Education for Democracy
From 2005, Unionism and Democracy, sponsored by the Albert Shanker Institute in cooperation with the AFT International Affairs Department (edited). Given the fight for democracy today—given the assault on universal suffrage, on workers’ rights, on a free media, and an independent judiciary—it is worth revisiting this piece.
Within the AFT’s motto—“Education for Democracy, Democracy in Education”—are several important ideas. One is that the common good is served by the creation, through a public education system, of an informed and knowledgeable citizenry. That is why post-colonial Americans first agreed to pay for the education of other people’s children. Second is the idea that, beyond the democratic content of such an education, the public school system—as a common place for educating all children equally—transmits and promotes a democratic sensibility and culture. And third is the idea that if education is for democracy, then education system should be democratic itself and that free teachers unions can play a unique role promoting democracy, not only in the classroom but in the workplace. Teachers and other educational employees should, therefore, be fully empowered through the unions of their choice and that they control.
Having in mind the union’s credo, in 1987, the AFT responded to inadequate teaching about democracy in the schools—and the poor state of understanding of the students about basic ideas, historical facts, and the values of democracy. It co-founded the Education for Democracy Project and issued a “Statement of Principles" signed by more than 150 prominent citizens from diverse political perspectives, calling for a radical change in the American approach to teaching about democracy. Starting from the premise that “democracy is the worthiest form of human governance ever conceived” and that democracy’s survival depends upon transmitting to each new generation of the political vision of liberty and equality that unites us as Americans.” The signers called for steps to strengthen the teaching of democracy as a major unifying theme. The draft was principally drafted by Paul Gagnon, made an important contribution to the discussion about how civics and democracy education should be taught. It started a debate. The project also inspired the creation of the AFT's Education for Democracy/International Project which has worked with fledgling teacher union organizations in Eastern Europe, Asia, South America, Africa, and the Middle East, to help promote civic education and its important as part of the work of free teachers’ unions.
The Albert Shanker Institute also issued another “Education for Democracy: Statement of Principles” in 2003, also signed by a diverse array of 145 signatories. Like the first statement, it also addressed the problems of democracy education in schools. Certainly, students need to have studied world history to discover what life has been and is like in most non-democratic countries—and that there is a world out there where the assault on human rights and human dignity is commonplace, where political rights only exist in the imagination. That is the story of a vast swath of human history which is still missing from most of our textbooks.

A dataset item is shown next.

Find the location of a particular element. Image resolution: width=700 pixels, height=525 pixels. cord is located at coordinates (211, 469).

In the book, The Language Police (2007), Diane Ravitch explores how pressure from the political Right and Left have led publishers to censor themselves, using “bias sensitivity” guidelines that have textbooks of life and controversy. As a result, teachers are hard-pressed to find a textbook that reveals the life under tyranny. (Read Diane Ravitch’s “ Thin Gruel: How the Language Police Drain the Life and Content from Our Texts,” and “Banned Words, Images, and Topics: A Glossary That Runs from the Offensive to the Trivial” from American Educator.)

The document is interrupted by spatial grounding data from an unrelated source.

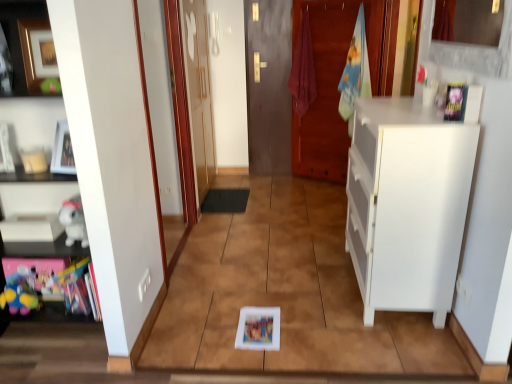 You are a GUI agent. You are given a task and a screenshot of the screen. Output one action in this format:
    pyautogui.click(x=<x>, y=<y>)
    Task: Click on the vacant region in front of white matte cabinet at left, marked as the 2th cabinetry in a right-to-left arrangement
    
    Given the screenshot: What is the action you would take?
    pyautogui.click(x=51, y=357)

The intense pressure from the Right in the last several years to limit the teaching of honest history and limit the representation of all people in lessons, standards and textbooks. A citizenry poorly educated in the meaning and struggles of democracy will not know the essential role that unions have played in democratizing the American economy—or in changing American politics and society, much less the critical role of mass organized institutions play in ensuring the continuation of democracy itself. Certainly, students will not be aware of the broader contributions of unions to democratic advances, such as the American Civil Rights Movement, the end of the Cold War, or the end to apartheid. Unions have been gaining ground, due to mass organizing drives, in part to their role, importance and contributions to society.
The problem remains that teaching about democracy, while essential, is difficult. And in truth, no generation has done it particularly well. The research in the field of civics education, while voluminous and interdisciplinary, is generally less than rigorous. What exists tends to reinforce the criticisms about curriculum that is uninteresting and empty of content. The research is also very limited when it comes to identifying effective methods about teaching about democracy, and barely getting beyond existing state standards.
Indeed, there are hopeful signs—signs that public educators can build upon, if provided with the with the opportunity, time and tools that they need. Which is why the Albert Shanker Institute created many lessons on the Share My Lesson platform, named Educating for Democratic Citizenship. There are concrete suggestions for the improvement of U.S. history and civics lessons. “ Action civics is a particular approach to civics education that focuses on eliciting student voice, developing and arguing a position or perspective, and engaging with relevant real-world issues. Youth who participate in civic education programs are more likely to participate in civic actions as adults and influence their families to participate as well. [See here.]” Nevertheless, we believe that enough is known to offer some insight to those who are committed to produce a new generation of democrats.